Tom Tugendhat
Main Page: Tom Tugendhat (Conservative - Tonbridge)Department Debates - View all Tom Tugendhat's debates with the Department for International Trade
(3 years, 10 months ago)
Commons ChamberAlthough I sympathise with the sadness of the hon. Member for Stirling (Alyn Smith) about our now having a trade border about 30 miles south of here, I see no reason why it would be improved if there was a trade border 20 miles south of Edinburgh. That strikes me as a very odd argument for free trade and for improving the lot of people in Scotland—or, as my right hon. Friend the Member for Maidenhead (Mrs May) said, the people of England. It would be a loss to us all.
In fact, free trade has enriched us all. I was delighted to hear my right hon. Friend the Secretary of State refer to Cobden, who spoke of the opportunities for us all. She also rightly spoke about the opportunities in Asia and CPTPP, and I look forward to seeing her bring back that agreement, which is important not just to us but to the Governments of Japan, Australia, New Zealand and, indeed, many others. She also spoke powerfully about the opportunities to reach into different markets in places such as India—I am sorry that the Prime Minister could not make his trip, but I welcome the opportunity to develop that market—but she did not speak about the challenge we have in trade with China. I look forward to her mentioning what she will do about the unfair labour practices we see in parts of China and the implication of that for free trade around the world, and particularly here in the UK.
Trade, of course, is not just good for the people of the UK; it is good for everyone. It is the best form of aid. While I welcome the comments of my right hon. Friend the Member for Maidenhead about the 0.7%, it is certainly true that actually investing in countries around the world would make a transformative difference. I look forward to British businesses investing heavily in Nigeria, Somalia, Somaliland, Kenya and many other places to transform lives by transforming economies.

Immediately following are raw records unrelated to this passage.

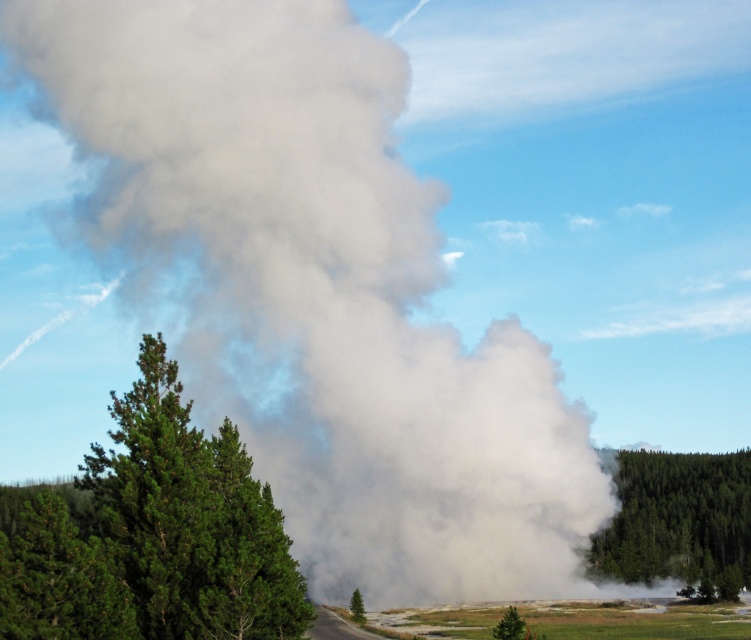 Which is behind, point (596, 99) or point (730, 481)?

Point (596, 99)

Is white fluffy cloud at upper center taller than green textured tree at lower right?

Correct, white fluffy cloud at upper center is much taller as green textured tree at lower right.

Describe the element at coordinates (559, 52) in the screenshot. I see `white fluffy cloud at upper center` at that location.

Where is `white fluffy cloud at upper center`? The height and width of the screenshot is (640, 751). white fluffy cloud at upper center is located at coordinates (559, 52).

Who is taller, green textured tree at left or green matte tree at center?

green textured tree at left is taller.

You are a GUI agent. You are given a task and a screenshot of the screen. Output one action in this format:
    pyautogui.click(x=<x>, y=<y>)
    Task: Click on the green textured tree at left
    This screenshot has height=640, width=751.
    Given the screenshot: What is the action you would take?
    pyautogui.click(x=155, y=536)

Where is `green textured tree at left`? green textured tree at left is located at coordinates (155, 536).

Is white fluffy cloud at upper center further to the viewer compared to green matte tree at center?

That is True.

Is point (664, 44) less distant than point (354, 604)?

No, it is not.

Does point (448, 83) lie behind point (359, 602)?

Yes.

I want to click on white fluffy cloud at upper center, so click(x=559, y=52). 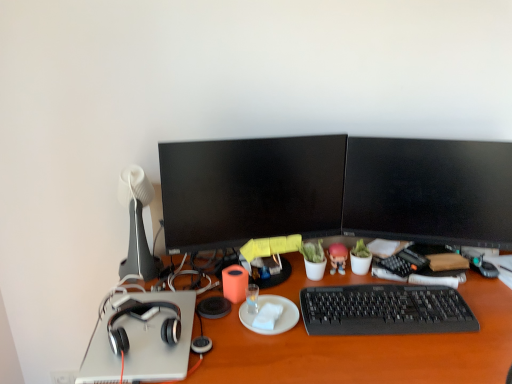 At what (x,y) coordinates should I click in order to perform the action: click on free space above black matte keyboard at lower right (from a real-world perspective). Please return your answer as a coordinate pair (x, y). The height and width of the screenshot is (384, 512). Looking at the image, I should click on tap(381, 301). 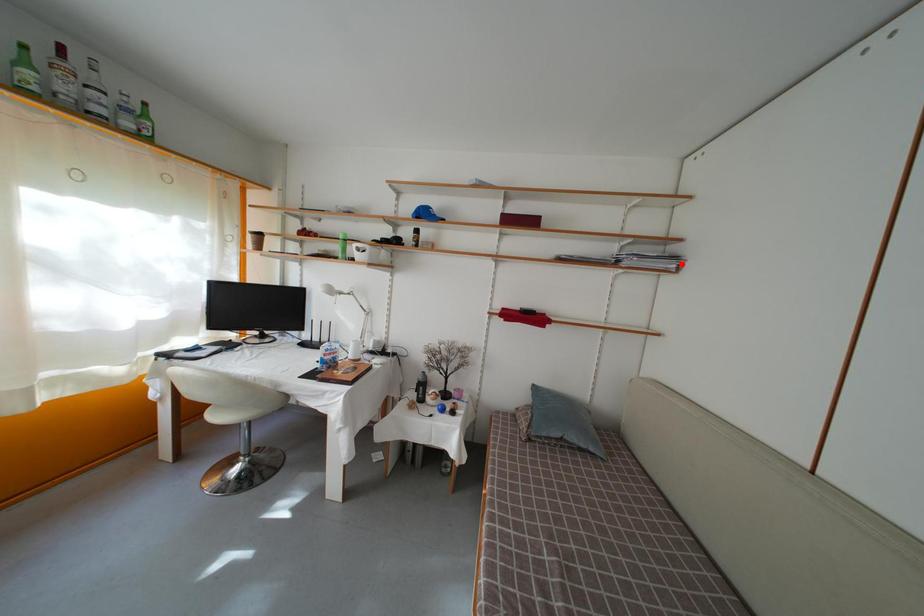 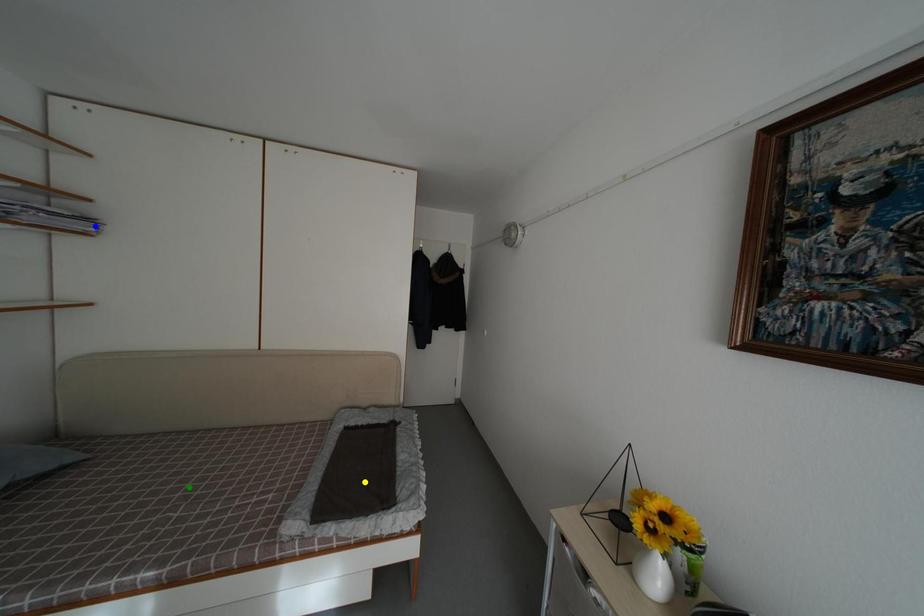 Question: I am providing you with two images of the same scene from different viewpoints. A red point is marked on the first image. You are given multiple points on the second image. Which mark in image 2 goes with the point in image 1?

Choices:
 (A) blue point
 (B) green point
 (C) yellow point

Answer: (A) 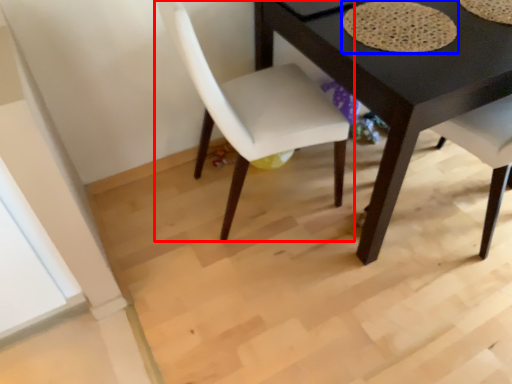 Question: Which of the following is the closest to the observer, chair (highlighted by a red box) or mat (highlighted by a blue box)?

Choices:
 (A) chair
 (B) mat

Answer: (A) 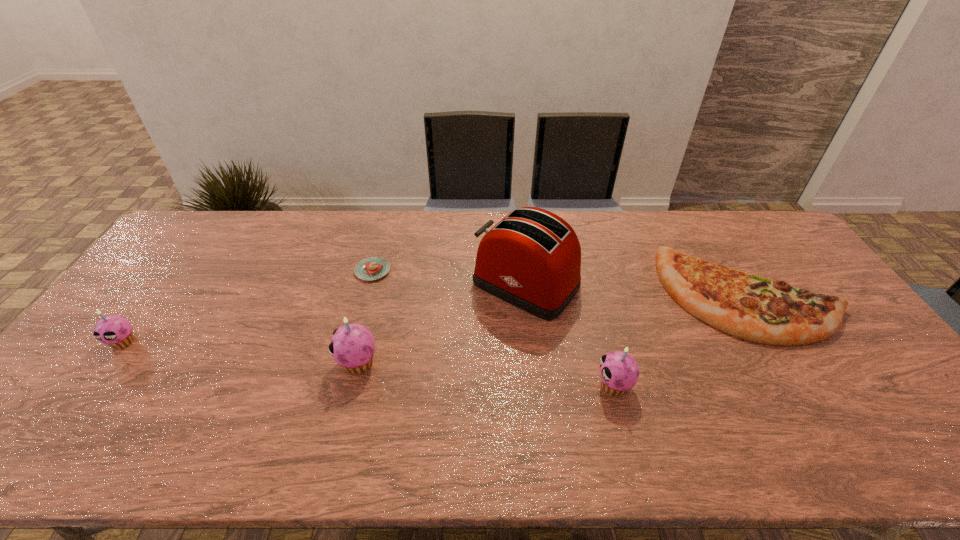 At what (x,y) coordinates should I click in order to perform the action: click on vacant space located 0.100m on the face of the second cupcake from right to left. Please return your answer as a coordinate pair (x, y). This screenshot has width=960, height=540. Looking at the image, I should click on (300, 362).

At what (x,y) coordinates should I click in order to perform the action: click on vacant area located 0.210m on the face of the second cupcake from right to left. Please return your answer as a coordinate pair (x, y). Looking at the image, I should click on (257, 362).

The height and width of the screenshot is (540, 960). Identify the location of vacant space situated on the face of the second cupcake from right to left. pyautogui.click(x=296, y=362).

Where is `vacant space located on the face of the rightmost cupcake`? This screenshot has width=960, height=540. vacant space located on the face of the rightmost cupcake is located at coordinates (447, 385).

At what (x,y) coordinates should I click in order to perform the action: click on vacant region located on the face of the rightmost cupcake. Please return your answer as a coordinate pair (x, y). This screenshot has height=540, width=960. Looking at the image, I should click on (532, 385).

This screenshot has width=960, height=540. I want to click on vacant space situated on the face of the rightmost cupcake, so click(x=536, y=385).

The width and height of the screenshot is (960, 540). What are the coordinates of `vacant space situated on the right of the pastry` in the screenshot? It's located at (506, 271).

What are the coordinates of `free spot located 0.060m on the left of the pizza` in the screenshot? It's located at (646, 295).

Where is `vacant space located 0.150m on the left of the tallest object`? The image size is (960, 540). vacant space located 0.150m on the left of the tallest object is located at coordinates [x=423, y=285].

The width and height of the screenshot is (960, 540). Identify the location of object that is positioned at the far edge. (531, 259).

We can have fair trade and we can have free trade, but that also depends on the rules. That great Scotsman Adam Smith spoke about the rules when he spoke about the market, because the market is nothing without the rules; it is not fair unless there are principles that underpin it. I therefore look forward to the Government taking the opportunity at G7, and indeed when they get to COP, to look at the rules that apply to us when it comes to not just the goods we speak about in the WTO but the data that we see flowing around us.
A company in the United States has just made a decision on who can and cannot communicate on its platform —most famously involving the sitting President of that country. What does that mean for the data exchanges we will have around the world? We need to be shaping those rules and setting them again. There is a huge opportunity for the UK to retake that position at the heart of the international law-based system, restate the importance of the rules in our world and be the leading light in it.